The material below contains a line with "Línea de tiempo con h5p" and a line with "segundo tiempo ante". Copy exactly those two lines and all lines between them.

* **DATA UNDER STUDY**
- - - -
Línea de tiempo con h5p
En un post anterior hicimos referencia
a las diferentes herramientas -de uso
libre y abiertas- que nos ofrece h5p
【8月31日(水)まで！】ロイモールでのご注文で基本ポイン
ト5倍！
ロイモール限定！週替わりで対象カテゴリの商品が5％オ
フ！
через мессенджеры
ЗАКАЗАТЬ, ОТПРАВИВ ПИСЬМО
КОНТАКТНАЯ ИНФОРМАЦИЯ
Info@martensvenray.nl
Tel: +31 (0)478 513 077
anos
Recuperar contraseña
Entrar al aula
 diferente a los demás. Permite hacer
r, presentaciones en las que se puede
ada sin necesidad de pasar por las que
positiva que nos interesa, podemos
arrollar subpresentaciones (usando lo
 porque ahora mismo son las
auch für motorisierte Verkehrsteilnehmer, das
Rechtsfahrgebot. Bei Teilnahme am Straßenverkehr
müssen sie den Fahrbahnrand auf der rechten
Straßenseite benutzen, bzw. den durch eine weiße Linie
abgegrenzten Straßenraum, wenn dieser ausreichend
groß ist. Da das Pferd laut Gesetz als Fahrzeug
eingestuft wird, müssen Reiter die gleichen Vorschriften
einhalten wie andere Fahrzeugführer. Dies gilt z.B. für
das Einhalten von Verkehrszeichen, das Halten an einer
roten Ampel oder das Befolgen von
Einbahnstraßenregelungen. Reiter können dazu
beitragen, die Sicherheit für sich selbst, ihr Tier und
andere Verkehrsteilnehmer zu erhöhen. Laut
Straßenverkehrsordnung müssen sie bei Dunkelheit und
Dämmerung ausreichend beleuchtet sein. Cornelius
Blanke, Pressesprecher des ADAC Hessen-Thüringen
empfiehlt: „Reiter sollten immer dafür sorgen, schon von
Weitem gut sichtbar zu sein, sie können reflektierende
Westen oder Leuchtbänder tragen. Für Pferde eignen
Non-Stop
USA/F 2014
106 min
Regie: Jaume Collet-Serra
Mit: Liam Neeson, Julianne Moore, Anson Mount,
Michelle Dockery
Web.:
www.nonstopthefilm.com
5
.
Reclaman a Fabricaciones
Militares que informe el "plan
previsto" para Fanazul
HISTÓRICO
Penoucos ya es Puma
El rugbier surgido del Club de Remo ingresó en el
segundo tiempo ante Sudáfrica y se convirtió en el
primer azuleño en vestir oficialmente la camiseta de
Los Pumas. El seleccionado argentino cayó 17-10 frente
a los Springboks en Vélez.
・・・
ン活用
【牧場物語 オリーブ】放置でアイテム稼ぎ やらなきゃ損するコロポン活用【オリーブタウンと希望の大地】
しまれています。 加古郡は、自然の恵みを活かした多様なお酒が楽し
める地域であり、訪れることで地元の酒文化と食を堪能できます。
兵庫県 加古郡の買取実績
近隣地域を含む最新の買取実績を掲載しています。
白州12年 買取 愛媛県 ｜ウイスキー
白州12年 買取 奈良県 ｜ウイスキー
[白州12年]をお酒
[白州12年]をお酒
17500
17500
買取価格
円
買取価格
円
- - - -
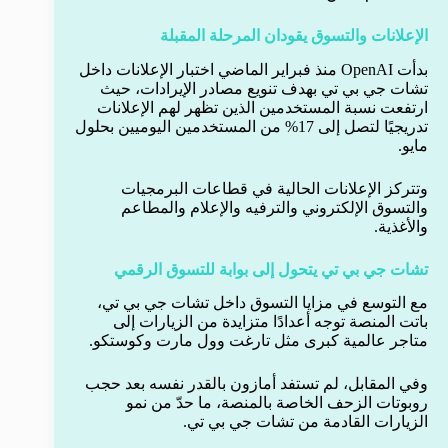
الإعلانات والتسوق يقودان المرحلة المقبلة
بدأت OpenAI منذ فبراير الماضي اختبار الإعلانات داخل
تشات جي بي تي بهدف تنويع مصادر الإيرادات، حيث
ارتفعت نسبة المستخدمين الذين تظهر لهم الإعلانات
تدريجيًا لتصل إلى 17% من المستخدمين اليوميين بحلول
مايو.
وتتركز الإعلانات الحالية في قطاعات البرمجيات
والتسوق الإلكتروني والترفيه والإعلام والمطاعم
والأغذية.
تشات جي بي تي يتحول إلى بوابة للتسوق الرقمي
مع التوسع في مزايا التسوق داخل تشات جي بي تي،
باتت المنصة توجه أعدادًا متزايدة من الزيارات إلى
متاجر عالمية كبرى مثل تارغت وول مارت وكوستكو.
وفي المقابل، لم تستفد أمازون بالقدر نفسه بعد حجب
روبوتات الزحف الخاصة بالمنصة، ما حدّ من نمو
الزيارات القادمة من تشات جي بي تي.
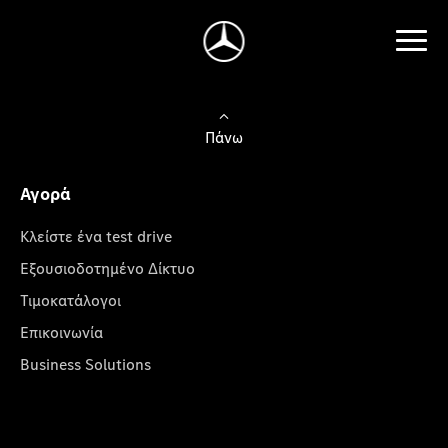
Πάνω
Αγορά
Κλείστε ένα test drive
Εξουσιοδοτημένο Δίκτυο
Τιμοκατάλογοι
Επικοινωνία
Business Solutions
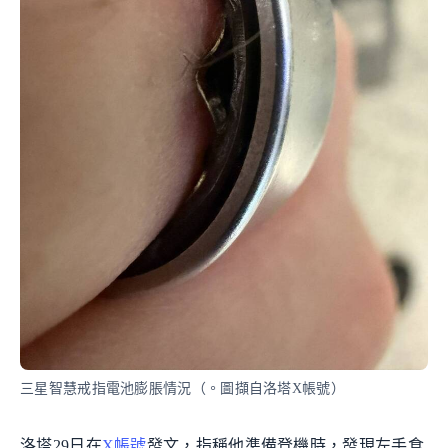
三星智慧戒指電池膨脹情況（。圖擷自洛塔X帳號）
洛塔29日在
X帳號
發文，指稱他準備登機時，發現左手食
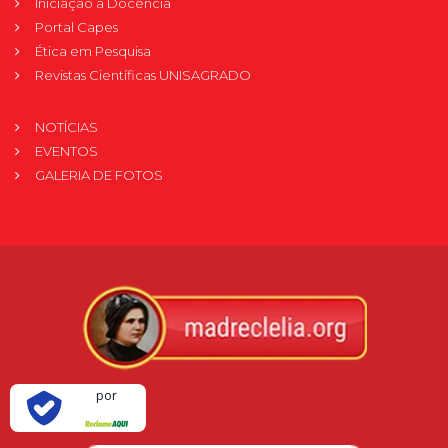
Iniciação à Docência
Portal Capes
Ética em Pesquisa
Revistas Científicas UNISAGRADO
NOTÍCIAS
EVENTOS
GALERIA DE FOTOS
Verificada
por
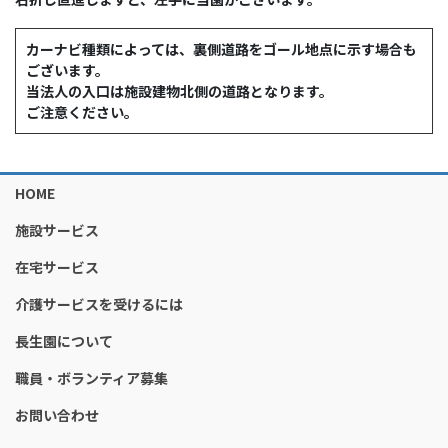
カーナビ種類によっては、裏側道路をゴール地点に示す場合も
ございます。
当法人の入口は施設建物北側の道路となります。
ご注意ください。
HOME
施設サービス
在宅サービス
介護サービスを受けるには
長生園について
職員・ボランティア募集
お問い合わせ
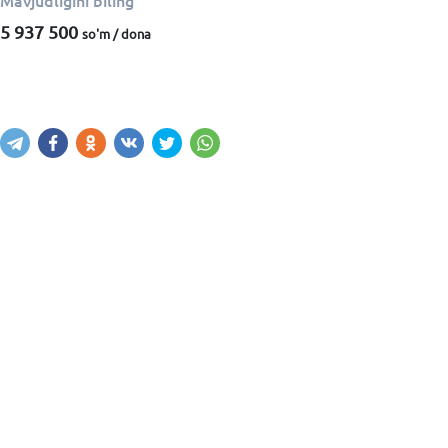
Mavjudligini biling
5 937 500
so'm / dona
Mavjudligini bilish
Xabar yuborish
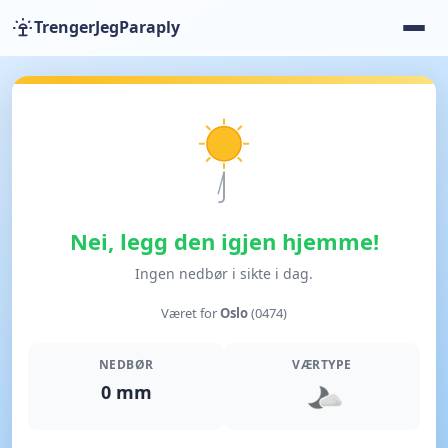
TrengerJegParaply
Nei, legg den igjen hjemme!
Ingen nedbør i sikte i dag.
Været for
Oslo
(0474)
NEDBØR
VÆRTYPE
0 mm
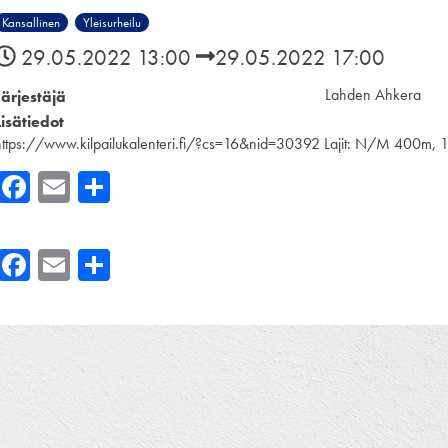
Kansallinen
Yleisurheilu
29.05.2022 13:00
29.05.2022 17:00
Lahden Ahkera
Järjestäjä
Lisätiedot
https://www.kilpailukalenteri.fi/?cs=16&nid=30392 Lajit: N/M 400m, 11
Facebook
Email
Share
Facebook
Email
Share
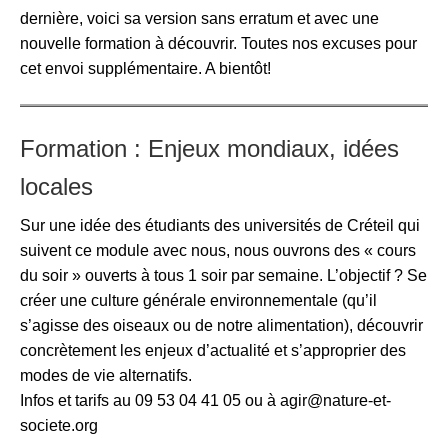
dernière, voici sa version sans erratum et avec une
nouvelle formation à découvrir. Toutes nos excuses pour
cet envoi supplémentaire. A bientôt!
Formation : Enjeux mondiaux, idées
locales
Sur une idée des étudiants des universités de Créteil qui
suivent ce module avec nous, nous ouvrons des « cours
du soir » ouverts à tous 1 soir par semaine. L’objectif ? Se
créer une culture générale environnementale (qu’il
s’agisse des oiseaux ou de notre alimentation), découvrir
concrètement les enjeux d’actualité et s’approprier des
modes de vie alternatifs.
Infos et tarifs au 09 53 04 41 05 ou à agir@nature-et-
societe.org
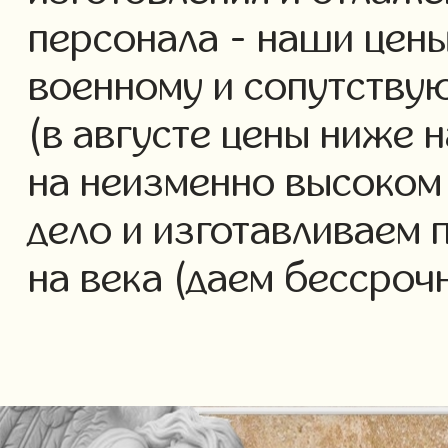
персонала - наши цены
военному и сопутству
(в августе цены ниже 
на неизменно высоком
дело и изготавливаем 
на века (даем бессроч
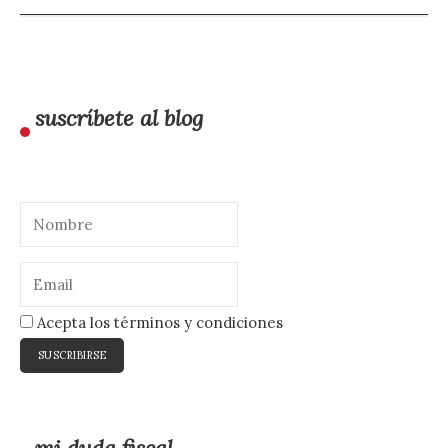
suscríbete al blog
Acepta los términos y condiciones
- - - -
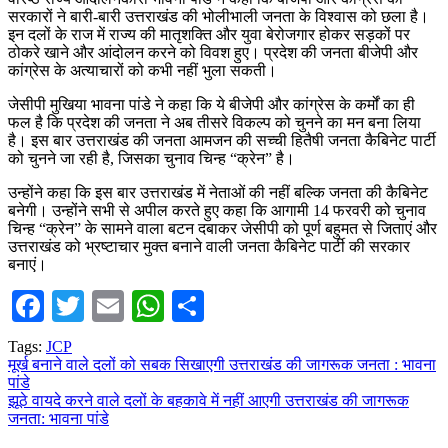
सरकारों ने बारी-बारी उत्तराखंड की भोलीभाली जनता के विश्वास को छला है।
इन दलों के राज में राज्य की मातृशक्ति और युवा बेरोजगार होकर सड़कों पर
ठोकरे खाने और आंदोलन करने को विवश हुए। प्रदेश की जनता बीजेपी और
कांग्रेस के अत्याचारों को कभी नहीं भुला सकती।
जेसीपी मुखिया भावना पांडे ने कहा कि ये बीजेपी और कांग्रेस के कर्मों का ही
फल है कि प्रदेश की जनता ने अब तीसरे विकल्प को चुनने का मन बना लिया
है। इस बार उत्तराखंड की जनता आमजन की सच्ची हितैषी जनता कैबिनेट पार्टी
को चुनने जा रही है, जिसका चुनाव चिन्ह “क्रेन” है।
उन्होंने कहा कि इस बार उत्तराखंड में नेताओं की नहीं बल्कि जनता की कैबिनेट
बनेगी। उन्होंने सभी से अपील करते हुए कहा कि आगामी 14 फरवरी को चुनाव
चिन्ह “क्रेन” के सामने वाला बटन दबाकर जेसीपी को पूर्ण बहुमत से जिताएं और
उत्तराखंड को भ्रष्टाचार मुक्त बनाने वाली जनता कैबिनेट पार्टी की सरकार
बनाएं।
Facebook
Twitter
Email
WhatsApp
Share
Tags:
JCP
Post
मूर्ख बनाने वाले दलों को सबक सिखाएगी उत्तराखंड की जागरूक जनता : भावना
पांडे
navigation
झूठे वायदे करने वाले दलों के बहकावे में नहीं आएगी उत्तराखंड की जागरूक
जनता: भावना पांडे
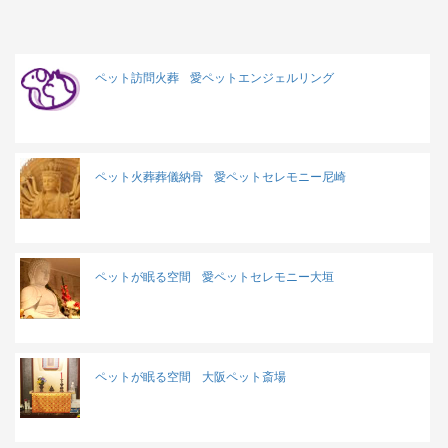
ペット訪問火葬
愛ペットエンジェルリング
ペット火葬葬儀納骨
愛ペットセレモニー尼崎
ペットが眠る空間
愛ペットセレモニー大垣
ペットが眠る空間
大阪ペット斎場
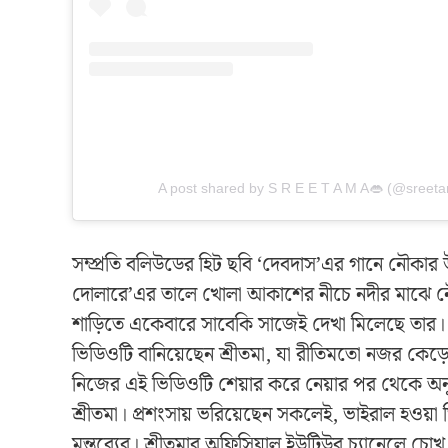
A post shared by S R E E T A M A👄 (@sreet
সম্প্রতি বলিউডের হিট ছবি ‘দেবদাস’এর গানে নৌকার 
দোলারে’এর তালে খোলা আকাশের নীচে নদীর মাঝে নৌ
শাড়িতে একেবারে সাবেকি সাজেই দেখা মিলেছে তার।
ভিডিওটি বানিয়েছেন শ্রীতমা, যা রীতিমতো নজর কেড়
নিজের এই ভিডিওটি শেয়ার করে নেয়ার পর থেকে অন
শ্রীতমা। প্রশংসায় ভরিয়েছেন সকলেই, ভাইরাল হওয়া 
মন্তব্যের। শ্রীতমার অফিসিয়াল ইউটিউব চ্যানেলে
- - - -
* **TASK RESULT**
Línea de tiempo con h5p
En un post anterior hicimos referencia
a las diferentes herramientas -de uso
libre y abiertas- que nos ofrece h5p
【8月31日(水)まで！】ロイモールでのご注文で基本ポイン
ト5倍！
ロイモール限定！週替わりで対象カテゴリの商品が5％オ
フ！
через мессенджеры
ЗАКАЗАТЬ, ОТПРАВИВ ПИСЬМО
КОНТАКТНАЯ ИНФОРМАЦИЯ
Info@martensvenray.nl
Tel: +31 (0)478 513 077
anos
Recuperar contraseña
Entrar al aula
 diferente a los demás. Permite hacer
r, presentaciones en las que se puede
ada sin necesidad de pasar por las que
positiva que nos interesa, podemos
arrollar subpresentaciones (usando lo
 porque ahora mismo son las
auch für motorisierte Verkehrsteilnehmer, das
Rechtsfahrgebot. Bei Teilnahme am Straßenverkehr
müssen sie den Fahrbahnrand auf der rechten
Straßenseite benutzen, bzw. den durch eine weiße Linie
abgegrenzten Straßenraum, wenn dieser ausreichend
groß ist. Da das Pferd laut Gesetz als Fahrzeug
eingestuft wird, müssen Reiter die gleichen Vorschriften
einhalten wie andere Fahrzeugführer. Dies gilt z.B. für
das Einhalten von Verkehrszeichen, das Halten an einer
roten Ampel oder das Befolgen von
Einbahnstraßenregelungen. Reiter können dazu
beitragen, die Sicherheit für sich selbst, ihr Tier und
andere Verkehrsteilnehmer zu erhöhen. Laut
Straßenverkehrsordnung müssen sie bei Dunkelheit und
Dämmerung ausreichend beleuchtet sein. Cornelius
Blanke, Pressesprecher des ADAC Hessen-Thüringen
empfiehlt: „Reiter sollten immer dafür sorgen, schon von
Weitem gut sichtbar zu sein, sie können reflektierende
Westen oder Leuchtbänder tragen. Für Pferde eignen
Non-Stop
USA/F 2014
106 min
Regie: Jaume Collet-Serra
Mit: Liam Neeson, Julianne Moore, Anson Mount,
Michelle Dockery
Web.:
www.nonstopthefilm.com
5
.
Reclaman a Fabricaciones
Militares que informe el "plan
previsto" para Fanazul
HISTÓRICO
Penoucos ya es Puma
El rugbier surgido del Club de Remo ingresó en el
segundo tiempo ante Sudáfrica y se convirtió en el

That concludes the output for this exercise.